The Cerebral Palsy (CP) Integrated Pathway (CPIP) has made recent advances with patient management systems being implemented. CPIP aims to detect changes in muscles and joints particularly of the lower limbs for the early treatment of hip subluxation and reduction of salvage surgeries of the hip in children with CP, Gross Motor Function Classification System (GMFCS) level`s I-V.

Physiotherapists conduct the physical examination according to a standardised assessment regime. This is accompanied by repeat surveillance x-rays of the hips according to the x-ray schedule.

The increasing risk of hip dysplasia in children with CP resulted in the impetus for a clinical audit being performed to establish the hip status for all children with neuromuscular/ neurodisability not classified strictly as CP but equally with abnormal or absent mobility, as classified by the GMFCS level.

VDRO was recommended, planned or completed in 4/13 cases
highlighting the need to monitor hips of children with a non-CP neuromuscular / neurodisability diagnosis and limited ambulation.

Approach

This is a retrospective clinical audit. Data from a one-month period will be presented.

Children were included in the audit if their primary diagnosis was of neuromuscular origin but CP was not their diagnosis. The child`s medical notes were searched for all given diagnoses, to exclude a secondary CP diagnosis.

GMFCS equivalent scores were collected for descriptive purposes of the child`s gross motor function. X-rays were reviewed if they were available and progress over time recorded.

Outcomes

The audit was conducted from the 25th of February to 15th of April 2019 including three Consultant led and three Physiotherapist lead clinics for Neuro-orthopaedics per week.


A total of 13 patients aged between 2 years and 14.6 years were identified. They did not have a diagnosis of CP. None were classified as GMFCS I or II, two were classified as GMFCS III, two as GMFCS IV and eight as GMFCS V.


Seven out of eight children classified as GMFCS V presented with either bilateral or unilateral hip displacement of varying degrees.

One child had a hip dislocation on the left but due to poor prognosis surgery was not an option, one child was offered varus derotation osteotomy (VDRO) but parents did not consent, and five were monitored with stable hip displacement. One was monitored for other concerns, presenting with normal hips. Both children classed as GMFCS IV had VDROs. One of the children with GMFCS III was booked for VDRO surgery and the other is on a monitoring pathway.

VDRO was recommended, planned or completed in 4/13 cases, highlighting the need to monitor hips of children with a non-CP neuromuscular / neurodisability diagnosis and limited ambulation.

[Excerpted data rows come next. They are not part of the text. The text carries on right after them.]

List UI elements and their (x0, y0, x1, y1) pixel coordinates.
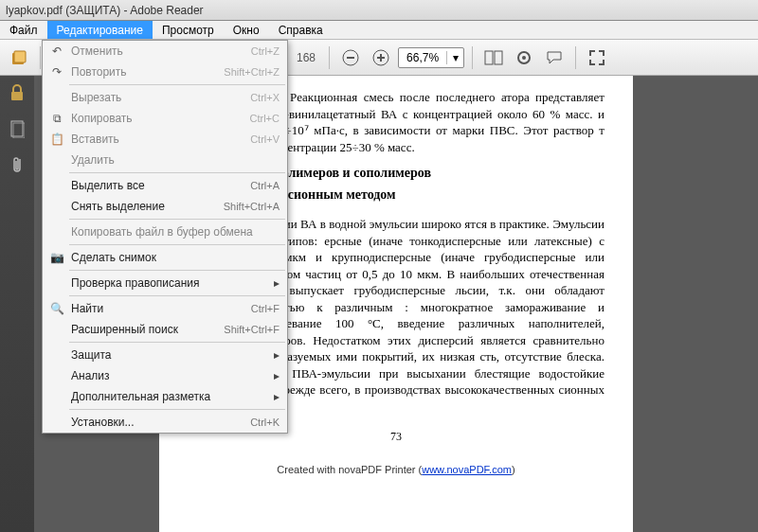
menu-paste[interactable]: 📋ВставитьCtrl+V (43, 129, 287, 150)
menu-prefs[interactable]: Установки...Ctrl+K (43, 412, 287, 433)
pages-icon (9, 119, 25, 138)
menu-analysis[interactable]: Анализ▸ (43, 365, 287, 386)
menu-spelling[interactable]: Проверка правописания▸ (43, 273, 287, 293)
plus-icon (372, 49, 389, 66)
zoom-out-button[interactable] (337, 44, 364, 71)
toolbar-separator (575, 46, 576, 69)
submenu-arrow-icon: ▸ (268, 276, 280, 290)
menu-edit[interactable]: Редактирование (47, 21, 153, 39)
menu-protect[interactable]: Защита▸ (43, 345, 287, 365)
submenu-arrow-icon: ▸ (268, 369, 280, 382)
undo-icon: ↶ (46, 44, 67, 58)
menu-undo[interactable]: ↶ОтменитьCtrl+Z (43, 41, 287, 62)
minus-icon (342, 49, 359, 66)
page-total: 168 (291, 51, 321, 64)
menu-copy[interactable]: ⧉КопироватьCtrl+C (43, 108, 287, 129)
edit-menu-dropdown: ↶ОтменитьCtrl+Z ↷ПовторитьShift+Ctrl+Z В… (42, 40, 288, 434)
copy-icon: ⧉ (46, 112, 67, 125)
footer-link[interactable]: www.novaPDF.com (422, 464, 512, 475)
comment-icon (546, 49, 563, 66)
submenu-arrow-icon: ▸ (268, 390, 280, 403)
sidebar-attachments[interactable] (4, 151, 30, 178)
export-pdf-button[interactable] (6, 44, 32, 71)
zoom-value: 66,7% (399, 51, 446, 64)
menu-redo[interactable]: ↷ПовторитьShift+Ctrl+Z (43, 62, 287, 82)
comment-button[interactable] (541, 44, 568, 71)
svg-rect-11 (11, 92, 23, 100)
menu-advanced-find[interactable]: Расширенный поискShift+Ctrl+F (43, 319, 287, 340)
gear-icon (515, 49, 532, 66)
menu-bar: Файл Редактирование Просмотр Окно Справк… (0, 21, 758, 40)
window-title: lyapkov.pdf (ЗАЩИТА) - Adobe Reader (6, 4, 204, 17)
toolbar-separator (329, 46, 330, 69)
menu-file[interactable]: Файл (0, 21, 47, 39)
sidebar (0, 76, 34, 532)
expand-icon (588, 49, 605, 66)
book-icon (484, 50, 503, 65)
paste-icon: 📋 (46, 133, 67, 146)
export-pdf-icon (9, 48, 28, 67)
menu-copy-file[interactable]: Копировать файл в буфер обмена (43, 222, 287, 242)
svg-rect-1 (14, 51, 26, 62)
sidebar-security[interactable] (4, 80, 30, 106)
menu-cut[interactable]: ВырезатьCtrl+X (43, 87, 287, 108)
zoom-in-button[interactable] (368, 44, 394, 71)
search-icon: 🔍 (46, 302, 67, 315)
svg-rect-7 (485, 51, 493, 64)
camera-icon: 📷 (46, 251, 67, 264)
svg-rect-8 (495, 51, 502, 64)
menu-help[interactable]: Справка (269, 21, 333, 39)
menu-accessibility[interactable]: Дополнительная разметка▸ (43, 386, 287, 407)
paperclip-icon (9, 155, 25, 174)
lock-icon (9, 83, 26, 102)
svg-point-10 (522, 56, 526, 60)
title-bar: lyapkov.pdf (ЗАЩИТА) - Adobe Reader (0, 0, 758, 21)
redo-icon: ↷ (46, 65, 67, 79)
menu-delete[interactable]: Удалить (43, 150, 287, 170)
tools-button[interactable] (511, 44, 537, 71)
page-footer: Created with novaPDF Printer (www.novaPD… (188, 463, 605, 477)
zoom-combo[interactable]: 66,7% ▾ (398, 47, 464, 68)
sidebar-thumbnails[interactable] (4, 115, 30, 142)
submenu-arrow-icon: ▸ (268, 348, 280, 362)
toolbar-separator (472, 46, 473, 69)
read-mode-button[interactable] (480, 44, 507, 71)
menu-deselect[interactable]: Снять выделениеShift+Ctrl+A (43, 196, 287, 217)
menu-view[interactable]: Просмотр (153, 21, 224, 39)
menu-find[interactable]: 🔍НайтиCtrl+F (43, 298, 287, 319)
fullscreen-button[interactable] (584, 44, 610, 71)
menu-select-all[interactable]: Выделить всеCtrl+A (43, 175, 287, 196)
toolbar-separator (40, 46, 41, 69)
menu-window[interactable]: Окно (224, 21, 269, 39)
chevron-down-icon[interactable]: ▾ (446, 51, 463, 64)
menu-snapshot[interactable]: 📷Сделать снимок (43, 247, 287, 268)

Although further research is needed to describe the relationship between tone, GMFCS level and diagnosis, it is important to note that children with other non-CP neuromuscular/ neurodisability diagnoses equally present with hip displacement. These children require on-going hip surveillance monitoring clinically and radiologically.

Implications

Implementation of the CPIP assessment schedule for these children might enhance early detection of hip displacement and treatment and further research in this area is warranted.

Funding acknowledgements

No funding was received for this particular project. 

Additional notes

This work was presented at Physiotherapy UK 2019.